Wednesday, November 24, 2010

life in kitgum...

November 15th, 2010 

First, I want to apologize for the delay in posting this - I have had this blog written for more than a week now but I have been spending a few days trying to upload the pictures, but it doesn't seem to be working and I don't know why. I have tried three browsers, and still no luck. Suggestions welcome.

I finally made the trip from Kampala to the north, but instead of heading to Pader as originally thought, I have come to Kitgum, another northern district, some 40 or 50km from the Sudanese border. To travel the 300km, it took nearly six hours. The road from Kampala to Gulu was quite nice, paved and free of traffic, but from Gulu the road was unpaved and it slowed us down quite a bit.

As many people had told me before I left, this part of the country is much different than the south. And not just in the sense of it being a much smaller urban centre. In fact, it is hardly urban at all. The town here is roughly the size of three city blocks by three city blocks. There are small shops, selling basic groceries as well as a fish/fruit market, combined with a few clothing shops and small local restaurants. Beyond this, there are only a couple roads in and out of Kitgum, unpaved and in rough shape, with villages made up of thatched huts lining both sides of the road.

The north is much warmer and flatter than it is in Kampala – and it is a dry heat, not as humid as the south. I keep being told that we are coming into the dry season, which is only going to make it warmer here – upwards of 40 degrees during the day - but everyday it continues to rain at some point. The rain cools things off which is nice, but with it comes a bit of wind, and this inevitably knocks out the power – and when it goes out, you don’t know when it is coming back on. Very erratic, and quite frustrating if you are working on something. (The rain has stopped since I wrote this, and I feel the dry season is underway!) Water is another commodity I have had to learn to live without these past couple weeks, as it out more often than the power is. I have went maybe a few too many days without a shower, but finally managed to jump in the neighbour's shower yesterday, so I am feeling a little more refreshed.

Acholi , the local language is entirely different than what is spoken in Kampala (Luganda).
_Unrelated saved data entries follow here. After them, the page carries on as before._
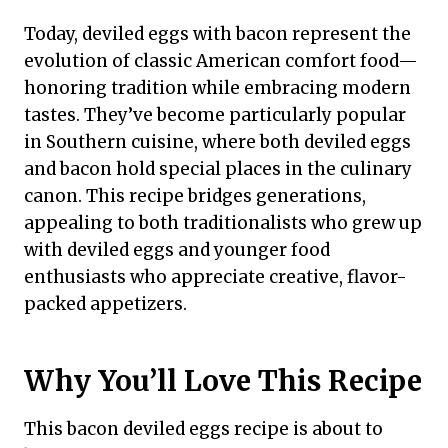
Today, deviled eggs with bacon represent the
evolution of classic American comfort food—
honoring tradition while embracing modern
tastes. They’ve become particularly popular
in Southern cuisine, where both deviled eggs
and bacon hold special places in the culinary
canon. This recipe bridges generations,
appealing to both traditionalists who grew up
with deviled eggs and younger food
enthusiasts who appreciate creative, flavor-
packed appetizers.
Why You’ll Love This Recipe
This bacon deviled eggs recipe is about to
English is the official language in Uganda, so most people speak it well enough to get by, but the small amount of Luganda I know is no good up here.

I have fallen into the guest room of another Aussie, who is working for a borehole drilling company here in the north. AMREF is one of his clients, and he is drilling water holes all around the north. He has shown me around Kitgum and I have been going around with him a bit to see the sites. I made it to Lamwo, which is another district, a bit farther north, and we were just outside Sudan. It has been interesting to see the for profit business perspective of a company working with NGOs towards the same objectives.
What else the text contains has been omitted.